WORK ORDER.
Word for word, the records below are to be set down again.
Segment Open
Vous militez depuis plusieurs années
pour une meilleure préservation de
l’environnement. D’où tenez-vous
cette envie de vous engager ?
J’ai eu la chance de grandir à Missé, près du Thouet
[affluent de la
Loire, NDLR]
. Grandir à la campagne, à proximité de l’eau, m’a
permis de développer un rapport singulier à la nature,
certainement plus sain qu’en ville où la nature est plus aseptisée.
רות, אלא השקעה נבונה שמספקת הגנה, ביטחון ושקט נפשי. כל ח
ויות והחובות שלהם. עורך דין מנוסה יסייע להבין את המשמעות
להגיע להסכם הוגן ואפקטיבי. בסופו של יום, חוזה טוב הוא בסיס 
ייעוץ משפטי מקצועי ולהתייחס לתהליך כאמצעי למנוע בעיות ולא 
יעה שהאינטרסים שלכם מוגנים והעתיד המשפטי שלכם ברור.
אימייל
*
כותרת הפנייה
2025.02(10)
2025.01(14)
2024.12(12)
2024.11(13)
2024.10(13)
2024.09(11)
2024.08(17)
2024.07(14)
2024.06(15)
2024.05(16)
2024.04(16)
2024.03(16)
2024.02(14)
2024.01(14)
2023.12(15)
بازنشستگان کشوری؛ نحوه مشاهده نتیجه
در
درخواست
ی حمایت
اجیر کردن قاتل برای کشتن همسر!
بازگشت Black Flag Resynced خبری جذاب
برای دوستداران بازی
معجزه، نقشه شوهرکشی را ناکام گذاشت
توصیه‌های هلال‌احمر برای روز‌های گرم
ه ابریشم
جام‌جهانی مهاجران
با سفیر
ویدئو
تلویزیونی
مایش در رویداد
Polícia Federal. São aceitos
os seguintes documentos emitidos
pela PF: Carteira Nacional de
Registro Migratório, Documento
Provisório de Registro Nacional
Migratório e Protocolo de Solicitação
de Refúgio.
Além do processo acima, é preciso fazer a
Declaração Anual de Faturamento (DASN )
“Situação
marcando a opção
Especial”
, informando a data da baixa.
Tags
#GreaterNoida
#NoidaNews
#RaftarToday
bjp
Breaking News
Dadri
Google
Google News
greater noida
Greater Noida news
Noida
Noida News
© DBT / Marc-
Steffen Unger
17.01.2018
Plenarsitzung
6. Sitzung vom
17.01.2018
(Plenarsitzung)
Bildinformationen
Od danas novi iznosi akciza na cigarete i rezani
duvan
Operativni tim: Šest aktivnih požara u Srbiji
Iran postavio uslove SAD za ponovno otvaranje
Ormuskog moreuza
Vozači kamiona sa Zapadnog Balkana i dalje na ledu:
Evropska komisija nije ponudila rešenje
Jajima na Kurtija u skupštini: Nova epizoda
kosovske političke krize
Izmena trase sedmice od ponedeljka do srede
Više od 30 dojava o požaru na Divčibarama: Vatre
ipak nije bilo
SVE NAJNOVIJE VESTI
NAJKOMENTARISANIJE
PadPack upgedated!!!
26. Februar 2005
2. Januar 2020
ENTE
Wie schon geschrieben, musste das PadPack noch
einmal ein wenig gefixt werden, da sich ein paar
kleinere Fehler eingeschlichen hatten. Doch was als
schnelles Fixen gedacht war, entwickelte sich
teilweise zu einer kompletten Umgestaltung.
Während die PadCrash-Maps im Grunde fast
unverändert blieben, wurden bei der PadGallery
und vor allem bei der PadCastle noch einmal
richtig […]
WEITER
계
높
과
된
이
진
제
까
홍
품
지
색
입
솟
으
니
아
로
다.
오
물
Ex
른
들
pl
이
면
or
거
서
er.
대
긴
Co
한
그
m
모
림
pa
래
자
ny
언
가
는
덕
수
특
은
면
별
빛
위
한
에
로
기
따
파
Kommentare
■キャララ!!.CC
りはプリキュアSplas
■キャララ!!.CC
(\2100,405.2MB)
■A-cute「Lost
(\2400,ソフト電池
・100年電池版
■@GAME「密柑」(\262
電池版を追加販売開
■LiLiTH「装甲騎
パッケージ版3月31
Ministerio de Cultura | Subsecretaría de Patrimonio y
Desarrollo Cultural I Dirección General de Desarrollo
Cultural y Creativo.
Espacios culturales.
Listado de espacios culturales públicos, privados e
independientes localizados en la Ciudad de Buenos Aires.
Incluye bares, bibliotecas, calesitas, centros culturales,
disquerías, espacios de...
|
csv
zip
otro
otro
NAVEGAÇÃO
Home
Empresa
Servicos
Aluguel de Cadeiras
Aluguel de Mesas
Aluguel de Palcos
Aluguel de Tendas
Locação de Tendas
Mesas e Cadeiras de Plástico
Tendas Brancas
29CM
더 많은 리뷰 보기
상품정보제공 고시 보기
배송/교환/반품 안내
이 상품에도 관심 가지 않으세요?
Segment Closed
RESPONSE BELOW.
Vous militez depuis plusieurs années
pour une meilleure préservation de
l’environnement. D’où tenez-vous
cette envie de vous engager ?
J’ai eu la chance de grandir à Missé, près du Thouet
[affluent de la
Loire, NDLR]
. Grandir à la campagne, à proximité de l’eau, m’a
permis de développer un rapport singulier à la nature,
certainement plus sain qu’en ville où la nature est plus aseptisée.
רות, אלא השקעה נבונה שמספקת הגנה, ביטחון ושקט נפשי. כל ח
ויות והחובות שלהם. עורך דין מנוסה יסייע להבין את המשמעות
להגיע להסכם הוגן ואפקטיבי. בסופו של יום, חוזה טוב הוא בסיס 
ייעוץ משפטי מקצועי ולהתייחס לתהליך כאמצעי למנוע בעיות ולא 
יעה שהאינטרסים שלכם מוגנים והעתיד המשפטי שלכם ברור.
אימייל
*
כותרת הפנייה
2025.02(10)
2025.01(14)
2024.12(12)
2024.11(13)
2024.10(13)
2024.09(11)
2024.08(17)
2024.07(14)
2024.06(15)
2024.05(16)
2024.04(16)
2024.03(16)
2024.02(14)
2024.01(14)
2023.12(15)
بازنشستگان کشوری؛ نحوه مشاهده نتیجه
در
درخواست
ی حمایت
اجیر کردن قاتل برای کشتن همسر!
بازگشت Black Flag Resynced خبری جذاب
برای دوستداران بازی
معجزه، نقشه شوهرکشی را ناکام گذاشت
توصیه‌های هلال‌احمر برای روز‌های گرم
ه ابریشم
جام‌جهانی مهاجران
با سفیر
ویدئو
تلویزیونی
مایش در رویداد
Polícia Federal. São aceitos
os seguintes documentos emitidos
pela PF: Carteira Nacional de
Registro Migratório, Documento
Provisório de Registro Nacional
Migratório e Protocolo de Solicitação
de Refúgio.
Além do processo acima, é preciso fazer a
Declaração Anual de Faturamento (DASN )
“Situação
marcando a opção
Especial”
, informando a data da baixa.
Tags
#GreaterNoida
#NoidaNews
#RaftarToday
bjp
Breaking News
Dadri
Google
Google News
greater noida
Greater Noida news
Noida
Noida News
© DBT / Marc-
Steffen Unger
17.01.2018
Plenarsitzung
6. Sitzung vom
17.01.2018
(Plenarsitzung)
Bildinformationen
Od danas novi iznosi akciza na cigarete i rezani
duvan
Operativni tim: Šest aktivnih požara u Srbiji
Iran postavio uslove SAD za ponovno otvaranje
Ormuskog moreuza
Vozači kamiona sa Zapadnog Balkana i dalje na ledu:
Evropska komisija nije ponudila rešenje
Jajima na Kurtija u skupštini: Nova epizoda
kosovske političke krize
Izmena trase sedmice od ponedeljka do srede
Više od 30 dojava o požaru na Divčibarama: Vatre
ipak nije bilo
SVE NAJNOVIJE VESTI
NAJKOMENTARISANIJE
PadPack upgedated!!!
26. Februar 2005
2. Januar 2020
ENTE
Wie schon geschrieben, musste das PadPack noch
einmal ein wenig gefixt werden, da sich ein paar
kleinere Fehler eingeschlichen hatten. Doch was als
schnelles Fixen gedacht war, entwickelte sich
teilweise zu einer kompletten Umgestaltung.
Während die PadCrash-Maps im Grunde fast
unverändert blieben, wurden bei der PadGallery
und vor allem bei der PadCastle noch einmal
richtig […]
WEITER
계
높
과
된
이
진
제
까
홍
품
지
색
입
솟
으
니
아
로
다.
오
물
Ex
른
들
pl
이
면
or
거
서
er.
대
긴
Co
한
그
m
모
림
pa
래
자
ny
언
가
는
덕
수
특
은
면
별
빛
위
한
에
로
기
따
파
Kommentare
■キャララ!!.CC
りはプリキュアSplas
■キャララ!!.CC
(\2100,405.2MB)
■A-cute「Lost
(\2400,ソフト電池
・100年電池版
■@GAME「密柑」(\262
電池版を追加販売開
■LiLiTH「装甲騎
パッケージ版3月31
Ministerio de Cultura | Subsecretaría de Patrimonio y
Desarrollo Cultural I Dirección General de Desarrollo
Cultural y Creativo.
Espacios culturales.
Listado de espacios culturales públicos, privados e
independientes localizados en la Ciudad de Buenos Aires.
Incluye bares, bibliotecas, calesitas, centros culturales,
disquerías, espacios de...
|
csv
zip
otro
otro
NAVEGAÇÃO
Home
Empresa
Servicos
Aluguel de Cadeiras
Aluguel de Mesas
Aluguel de Palcos
Aluguel de Tendas
Locação de Tendas
Mesas e Cadeiras de Plástico
Tendas Brancas
29CM
더 많은 리뷰 보기
상품정보제공 고시 보기
배송/교환/반품 안내
이 상품에도 관심 가지 않으세요?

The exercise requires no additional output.